Так вот, я убежден, что сейчас ни «картошка», ни «памятники» не главное. Проехали, станция осталась позади! Если не сработали, когда волна была (после съездов), то уж надежду возлагать, когда полный штиль, – не тебе, моряку, доказывать, что пустое это дело.
Единственное, что способно раскрыть души навстречу и социальным проблемам, а через них снова-таки вернуться к вопросам жизни и смерти на планете – полное и именно эмоциональное знание, куда все сползает по меридианам.
Что делать раньше, а что потом! Именно это делать, в этом смысл, вкладываемый в так называемую «сверхлитературу».
Боишься, что не потребуется мужество?
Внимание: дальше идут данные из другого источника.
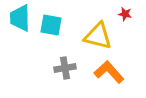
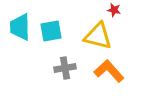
red star: moved 11 px left, 4 px up
cyan trapezoid: moved 9 px down
cyan square: moved 6 px down; rotated 20 degrees counterclockwise
orange L-shape: moved 1 px up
Ну, ну, попробуй! Двинься, например, со своими овцами-коровами на Новую Землю. Увидишь. Ощутишь. Слегка, но я уже ощутил. Не слегка – по всем линиям. По академической. По писательской. Загляни, кстати, в список, где и ты значишься. И те, кто о «картошке», есть, и те, кто о «памятниках» хлопочут, есть. Вопреки дискредитирующей деятельности и воплям «на Елисейских полях» деятелей в «тельняшках» и галстуках. Различать надо, моряк, ху есть ху!
Здоровья тебе! До встречи.
Алесь Адамович
Без даты.
Запись В. Конецкого, сделанная на обороте этого письма после смерти А. Адамовича:
«Когда-то в Баренцевом море на подходах к Новой Земле мы встретили теплоход, на верхней палубе которого стояли клетки с верблюдами, свиньями, обезьянами и другой живностью. Их везли на полигон в гости к академику Сахарову. Зверей располагали на разном расстоянии от эпицентра взрыва на суше и на расположенных в морской акватории списанных боевых кораблях.
Свиней, например, запихивали в орудийные башни, верблюдов поднимали талями на разную высоту над палубой… Все это делалось для выяснения действия светового поражения от взрыва атомной или водородной бомбы. Корабли нашего дивизиона несли охрану этого водного района, чтобы туда ненароком не забрел какой-нибудь пароходик.
Я рассказал Алесю про то, что после взрыва на некоторых зажарившихся заживо животных остались полосы несгоревшей кожи – тень от прутьев клеток. Все это вызвало у Адамовича сильное эмоциональное потрясение. Я это к тому, что этот партизан был необыкновенной эмоциональной тонкости человек. Вот он и требовал, совершенно сбрасывая со счетов военную цензуру, чтобы я все это описал, и переубедить его было невозможно.»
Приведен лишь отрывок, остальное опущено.